## Customer Churn Prediction - Telco




## 1.0 Business Understanding
### 1.1 Introduction
Customer churn  is a significant problem in the telecom industry as it results in reduced profit margin and negatively impacting long-term sustainability. 
Churn, which refers to customers discontinuing their service and moving to a competitor, can be driven by various factors such as pricing, customer service quality, network coverage, and the competitiveness of offerings. The implications of high churn rates are multifaceted:

- Reduced Profit Margin: Acquiring new customers often costs more than retaining existing ones due to marketing expenses, promotional offers, and the operational costs of setting up new accounts. When customers leave, the company not only loses the revenue these customers would have generated but also the investment made in acquiring them.
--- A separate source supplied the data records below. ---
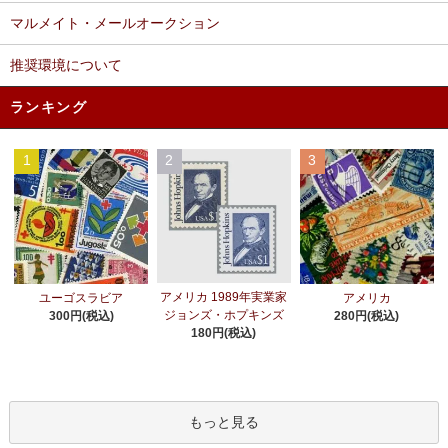
マルメイト・メールオークション
推奨環境について
ランキング
1
2
3
アメリカ 1989年実業家
ユーゴスラビア
アメリカ
ジョンズ・ホプキンズ
300円(税込)
280円(税込)
180円(税込)
もっと見る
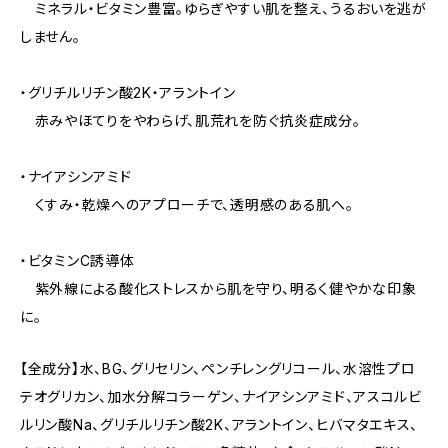
ミネラル・ビタミン豊富。ゆらぎやすい肌を整え、うるおいを逃が
しません。
・グリチルリチン酸2K・アラントイン
赤みやほてりをやわらげ、肌荒れを防ぐ抗炎症成分。
・ナイアシンアミド
くすみ・乾燥へのアプローチで、透明感のある肌へ。
・ビタミンC誘導体
紫外線による酸化ストレスから肌を守り、明るく健やかな印象
に。
【全成分】水、BG、グリセリン、ペンチレングリコール、水溶性プロ
テオグリカン、加水分解コラーゲン、ナイアシンアミド、アスコルビ
ルリン酸Na、グリチルリチン酸2K、アラントイン、ヒバマタエキス、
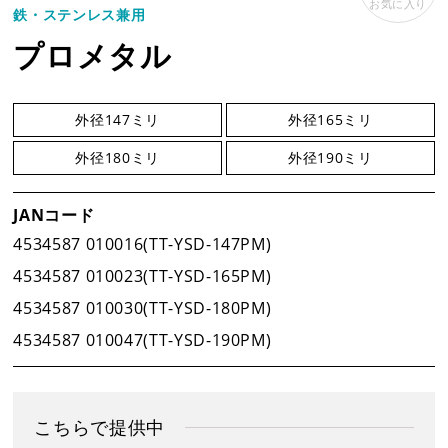
お気に入り
鉄・ステンレス兼用
企業情報
プロメタル
事業案内
外径147ミリ
外径165ミリ
外径180ミリ
外径190ミリ
製品情報
JANコード
4534587 010016(TT-YSD-147PM)
新着情報
4534587 010023(TT-YSD-165PM)
4534587 010030(TT-YSD-180PM)
新製品情報
4534587 010047(TT-YSD-190PM)
新規会員登録
こちらで提供中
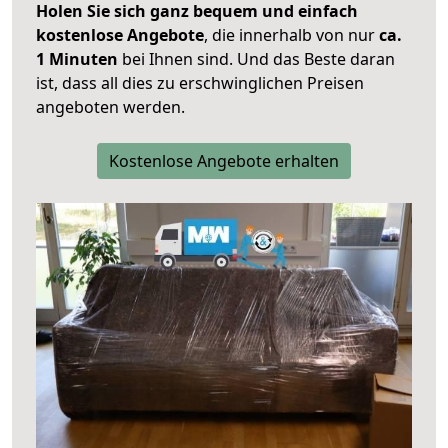
Holen Sie sich ganz bequem und einfach
kostenlose Angebote
, die innerhalb von nur
ca.
1 Minuten
bei Ihnen sind. Und das Beste daran
ist, dass all dies zu erschwinglichen Preisen
angeboten werden.
Kostenlose Angebote erhalten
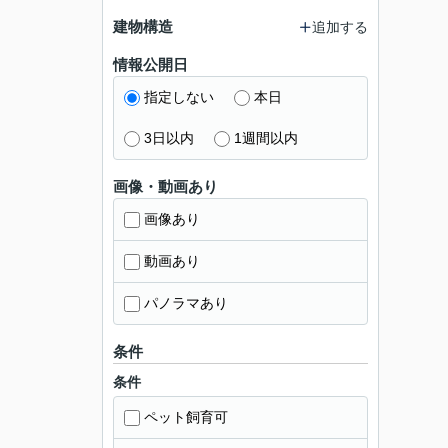
建物構造
追加する
情報公開日
指定しない
本日
3日以内
1週間以内
画像・動画あり
画像あり
動画あり
パノラマあり
条件
条件
ペット飼育可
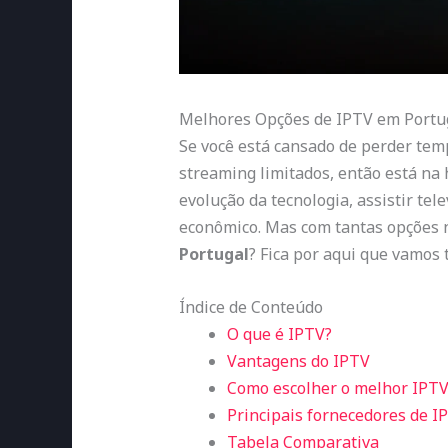
Melhores Opções de IPTV em Portug
Se você está cansado de perder tem
streaming limitados, então está na
evolução da tecnologia, assistir tele
econômico. Mas com tantas opções 
Portugal
? Fica por aqui que vamos 
Índice de Conteúdo
O que é IPTV?
Vantagens do IPTV
Como escolher o melhor IPTV
Principais fornecedores de I
Tabela Comparativa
- Investment Recovery: Telecommunications companies make significant upfront investments in infrastructure and customer acquisition. Customer longevity is crucial for recovering these investments. High churn rates shorten the average customer lifespan, jeopardizing the return on these investments.

- Brand Reputation: High churn rates can signal dissatisfaction, potentially damaging the company's reputation. This perception can make it more challenging to attract new customers and retain existing ones.

- Operational Efficiency: High churn rates can lead to inefficiencies in resource allocation and operations. Companies may find themselves in a constant cycle of trying to replace lost customers, diverting resources from improving services and innovating.

### 1.2: Project Objective
`Problem Statement:`

`Goal:` To build a machine learning model that can predict churn

Null Hypothesis: There is no significant correlation between pricing and customer churn

Alternate Hypothesis: There is a statistically significant correlation between pricing and customer churn

#### Analytical Questions
1. Does npricing affect churn?
2.  ?
3. Which is feature have the strongest correlation to churn?
4. ?
5. ?
6. ?

#### Stakeholders
- Telco
- Vodafone

## 2.0 Data Understanding 🔍
The data for this project is in a csv format. The following describes the columns present in the data.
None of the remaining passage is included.